While Salama was confirming to Prime Minister Hassan Diab his refusal to interfere in the market, a statement issued by the investigation committee for money laundering (headed by Salameh) came yesterday, to confirm that Salama is actually interfering. Recently, the price of the dollar jumped from 2,500 liras to more than 4000 liras, so why did he intervene with a small amount of dollars (he sold about 12.7 million dollars and bought about 11.3 million dollars)? And why did not he interfere properly? And why did you interfere with a buyer? The most important question is, was my weight aware of the bank’s operations? Did it happen in agreement with him, as required by Paragraph B of Article 83 of the Monetary and Credit Law?

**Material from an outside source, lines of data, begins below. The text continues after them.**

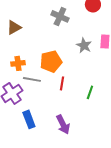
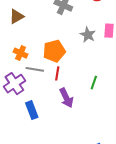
orange cross: (18, 63) -> (21, 53), turned 32
red line: (62, 83) -> (57, 73), moved
purple arrow: (63, 124) -> (66, 98), moved

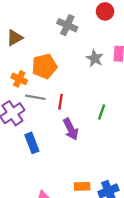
orange pentagon: (54, 51) -> (44, 66), moved

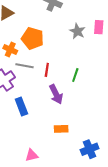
orange pentagon: (44, 66) -> (33, 38), turned 30
green line: (102, 112) -> (75, 75), moved
orange rectangle: (82, 186) -> (61, 129), moved

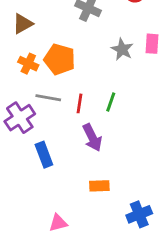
orange cross: (10, 50) -> (28, 64), moved
green line: (75, 75) -> (111, 102), moved

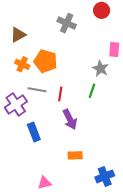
gray star: (122, 49) -> (100, 69), moved
green line: (111, 102) -> (92, 91), moved

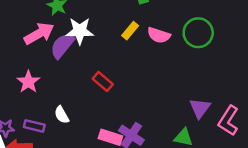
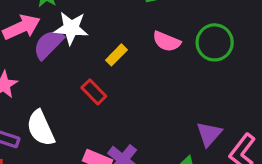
yellow rectangle: (130, 31) -> (116, 55), moved
white semicircle: (62, 115) -> (41, 128), size x1.6

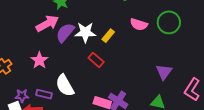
white star: (71, 28) -> (85, 32), moved
purple triangle: (209, 134) -> (164, 72), moved

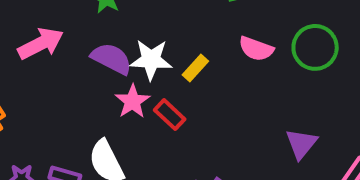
pink arrow: (47, 24) -> (41, 44), moved
purple semicircle: (65, 33) -> (111, 59), turned 75
pink star: (39, 60) -> (132, 101), moved

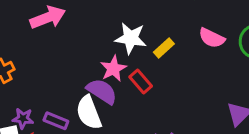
purple semicircle: (111, 59) -> (102, 91), moved

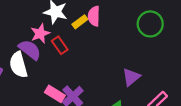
pink semicircle: (212, 38) -> (94, 16), moved, turned 60

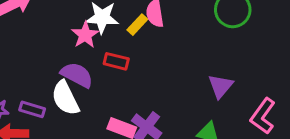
pink star: (40, 33) -> (85, 35), moved
red rectangle: (60, 45) -> (116, 61), turned -30

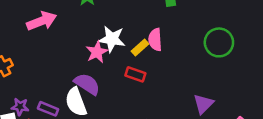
red rectangle: (116, 61) -> (135, 74), moved

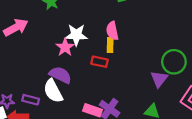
green circle: (219, 42) -> (174, 62), moved
yellow rectangle: (140, 48) -> (110, 45), moved, turned -40

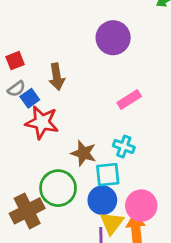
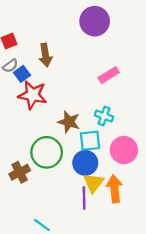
pink circle: (141, 206) -> (124, 150), moved
brown cross: (27, 211) -> (20, 172), size x0.7

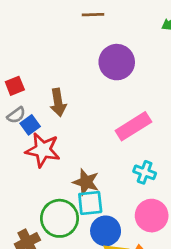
pink rectangle: (109, 75) -> (133, 126), size x1.4
cyan cross: (104, 116) -> (145, 172), moved
cyan square: (90, 141) -> (90, 203), moved

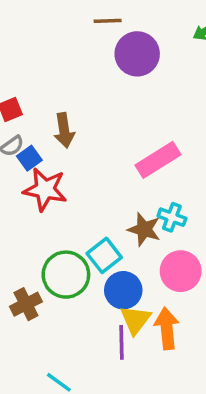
purple circle: (117, 62) -> (137, 54), moved
brown star: (86, 182) -> (144, 229), moved
cyan square: (90, 203) -> (104, 255), turned -32

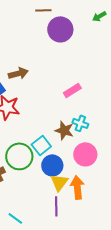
brown arrow: (64, 130) -> (18, 73), turned -96
pink rectangle: (158, 160) -> (72, 90), size x0.7
purple line: (122, 342) -> (56, 206), moved

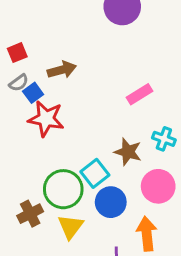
cyan cross: (80, 123) -> (164, 139), moved
yellow triangle: (59, 182) -> (70, 227), moved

Salama hid yesterday behind a technical statement, to reduce the importance of the bank’s intervention on the basis that the amounts of buying and selling made by the bank through the cashiers do not exceed $ 25 million, as if this relatively small amount will not affect the market situation. Why then did the bank buy dollars, and for what purpose? The purchase of the Banque du Liban, at this critical moment at the cashiers without the official price, gives a dangerous message to them and encourages them to raise prices, because the role of the bank is not only technical, but primarily moral!
And if the bank’s statement yesterday admitted that it had made buying and selling operations, then why is Hamdan still arrested?